The NNPC stated that Ocean Marine Solution was assigned to handle the pipeline under the proof of concept arrangement, which “is yielding great results in the Bonny-Port Harcourt and Escravos-Warri crude evacuation lines.”
According to it, the surveillance company is obligated to protect the lines and bear the cost of repairs if and when there is any breach to the pipeline.
“This arrangement is totally different from the old order where the contractor gets paid for surveillance duties and is totally exempted from repair cost or any form of responsibility in the event of any line break or breach to the pipeline he is paid to watch,” the corporation said.

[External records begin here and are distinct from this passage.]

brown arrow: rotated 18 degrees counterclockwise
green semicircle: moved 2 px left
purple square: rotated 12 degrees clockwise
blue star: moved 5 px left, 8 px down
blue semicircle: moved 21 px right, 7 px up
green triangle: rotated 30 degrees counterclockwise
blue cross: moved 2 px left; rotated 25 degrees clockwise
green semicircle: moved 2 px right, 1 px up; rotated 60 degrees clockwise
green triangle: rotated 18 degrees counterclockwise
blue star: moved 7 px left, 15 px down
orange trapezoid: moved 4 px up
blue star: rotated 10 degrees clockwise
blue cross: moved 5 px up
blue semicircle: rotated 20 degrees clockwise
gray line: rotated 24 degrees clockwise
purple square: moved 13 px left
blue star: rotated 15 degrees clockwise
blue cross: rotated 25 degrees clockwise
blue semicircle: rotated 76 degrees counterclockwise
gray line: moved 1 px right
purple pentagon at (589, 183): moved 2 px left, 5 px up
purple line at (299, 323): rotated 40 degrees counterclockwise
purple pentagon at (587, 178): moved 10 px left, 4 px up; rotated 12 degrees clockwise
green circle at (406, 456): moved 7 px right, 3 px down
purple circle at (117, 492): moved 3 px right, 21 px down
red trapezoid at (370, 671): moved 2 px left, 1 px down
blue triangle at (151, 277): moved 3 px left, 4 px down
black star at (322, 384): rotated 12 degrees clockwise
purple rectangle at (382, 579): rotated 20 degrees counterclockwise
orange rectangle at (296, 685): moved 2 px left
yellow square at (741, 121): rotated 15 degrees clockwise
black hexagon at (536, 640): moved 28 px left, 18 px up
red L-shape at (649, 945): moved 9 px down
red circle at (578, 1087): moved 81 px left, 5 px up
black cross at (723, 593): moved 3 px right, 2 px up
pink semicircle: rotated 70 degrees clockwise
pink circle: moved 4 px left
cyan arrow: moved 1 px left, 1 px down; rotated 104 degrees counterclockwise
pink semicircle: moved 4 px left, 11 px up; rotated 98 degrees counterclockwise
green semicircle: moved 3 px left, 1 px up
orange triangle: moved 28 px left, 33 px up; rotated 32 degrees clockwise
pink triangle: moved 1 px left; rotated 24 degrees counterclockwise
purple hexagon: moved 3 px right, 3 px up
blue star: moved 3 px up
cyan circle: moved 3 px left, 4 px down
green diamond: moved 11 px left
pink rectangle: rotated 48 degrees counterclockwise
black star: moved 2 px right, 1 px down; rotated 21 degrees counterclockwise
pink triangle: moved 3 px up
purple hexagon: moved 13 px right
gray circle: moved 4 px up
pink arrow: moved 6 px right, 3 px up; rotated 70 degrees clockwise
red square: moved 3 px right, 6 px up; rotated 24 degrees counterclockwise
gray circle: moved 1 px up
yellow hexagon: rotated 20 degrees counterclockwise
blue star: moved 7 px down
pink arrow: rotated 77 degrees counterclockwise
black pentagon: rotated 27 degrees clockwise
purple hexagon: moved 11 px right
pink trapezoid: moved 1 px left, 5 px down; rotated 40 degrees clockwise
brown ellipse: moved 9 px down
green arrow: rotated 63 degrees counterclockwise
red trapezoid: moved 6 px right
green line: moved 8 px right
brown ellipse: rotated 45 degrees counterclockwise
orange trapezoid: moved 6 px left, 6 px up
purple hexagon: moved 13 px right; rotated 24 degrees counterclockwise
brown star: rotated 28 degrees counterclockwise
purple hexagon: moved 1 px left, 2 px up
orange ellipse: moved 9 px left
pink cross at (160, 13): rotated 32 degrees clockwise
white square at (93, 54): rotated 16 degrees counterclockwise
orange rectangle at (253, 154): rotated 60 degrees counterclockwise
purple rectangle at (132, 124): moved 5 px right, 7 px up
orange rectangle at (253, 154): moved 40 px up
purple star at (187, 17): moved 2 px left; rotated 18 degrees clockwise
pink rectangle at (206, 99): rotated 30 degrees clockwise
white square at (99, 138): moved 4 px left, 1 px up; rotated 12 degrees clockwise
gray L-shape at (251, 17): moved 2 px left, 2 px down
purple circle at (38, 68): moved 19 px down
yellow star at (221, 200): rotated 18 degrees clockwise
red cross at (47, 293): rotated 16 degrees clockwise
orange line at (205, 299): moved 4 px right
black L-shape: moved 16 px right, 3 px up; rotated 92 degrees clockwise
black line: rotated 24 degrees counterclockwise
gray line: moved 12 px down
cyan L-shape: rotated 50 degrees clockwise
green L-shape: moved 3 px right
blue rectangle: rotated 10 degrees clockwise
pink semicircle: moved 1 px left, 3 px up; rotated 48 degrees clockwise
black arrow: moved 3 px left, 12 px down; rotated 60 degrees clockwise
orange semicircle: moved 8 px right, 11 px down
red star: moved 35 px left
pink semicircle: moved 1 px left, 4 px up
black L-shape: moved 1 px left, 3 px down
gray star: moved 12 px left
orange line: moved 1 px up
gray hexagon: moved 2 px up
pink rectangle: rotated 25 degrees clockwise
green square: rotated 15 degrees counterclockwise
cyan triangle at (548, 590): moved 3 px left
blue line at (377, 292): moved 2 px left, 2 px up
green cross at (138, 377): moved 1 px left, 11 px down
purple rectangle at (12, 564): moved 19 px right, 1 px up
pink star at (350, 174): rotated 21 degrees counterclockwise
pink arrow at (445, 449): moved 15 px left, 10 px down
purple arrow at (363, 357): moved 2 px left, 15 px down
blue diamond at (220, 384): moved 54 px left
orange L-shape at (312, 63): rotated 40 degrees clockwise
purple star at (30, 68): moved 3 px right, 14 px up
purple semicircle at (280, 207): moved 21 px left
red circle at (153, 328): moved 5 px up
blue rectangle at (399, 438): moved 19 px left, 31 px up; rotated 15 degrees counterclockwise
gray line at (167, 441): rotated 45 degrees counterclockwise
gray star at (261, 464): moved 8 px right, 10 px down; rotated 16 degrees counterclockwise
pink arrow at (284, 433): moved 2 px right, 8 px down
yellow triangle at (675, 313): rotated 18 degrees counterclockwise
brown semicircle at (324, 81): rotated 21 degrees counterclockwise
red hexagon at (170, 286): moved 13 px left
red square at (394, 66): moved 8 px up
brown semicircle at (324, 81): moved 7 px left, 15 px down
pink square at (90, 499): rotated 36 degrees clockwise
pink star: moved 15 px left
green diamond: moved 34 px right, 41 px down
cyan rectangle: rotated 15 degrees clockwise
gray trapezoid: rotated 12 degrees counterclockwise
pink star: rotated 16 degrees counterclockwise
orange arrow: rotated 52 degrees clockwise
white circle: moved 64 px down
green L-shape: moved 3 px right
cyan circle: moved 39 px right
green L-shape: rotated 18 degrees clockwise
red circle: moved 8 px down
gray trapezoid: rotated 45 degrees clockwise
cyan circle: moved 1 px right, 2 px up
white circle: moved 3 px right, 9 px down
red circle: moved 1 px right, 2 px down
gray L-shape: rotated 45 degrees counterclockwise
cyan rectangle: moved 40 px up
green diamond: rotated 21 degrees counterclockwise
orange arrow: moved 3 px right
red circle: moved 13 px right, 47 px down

It added, “The cost of the new deal pales into insignificance when placed side by side and value-for-money with the old arrangement.”
The corporation said after the loss of over 60 days of production under the old contract, over $32m was spent by it and other stakeholders on repairs, protection of the TFP and clean-up.
It said, “This is a verifiable fact, which makes the new deal not only better but far more rewarding to all stakeholders.”
“We want to state for the umpteenth time that based on our community engagement model for asset protection, OMS is obligated to engage youths in the TFP right of way in executing its mandate, thus reports of imminent loss of jobs by host community youths are totally incorrect and mischievous.”
On the allegation of non-adherence to due process in the offer of the surveillance deal, the NNPC explained that all Federal Government-approved procurement processes and procedures in the award of highly sensitive national security contract were followed to the letter.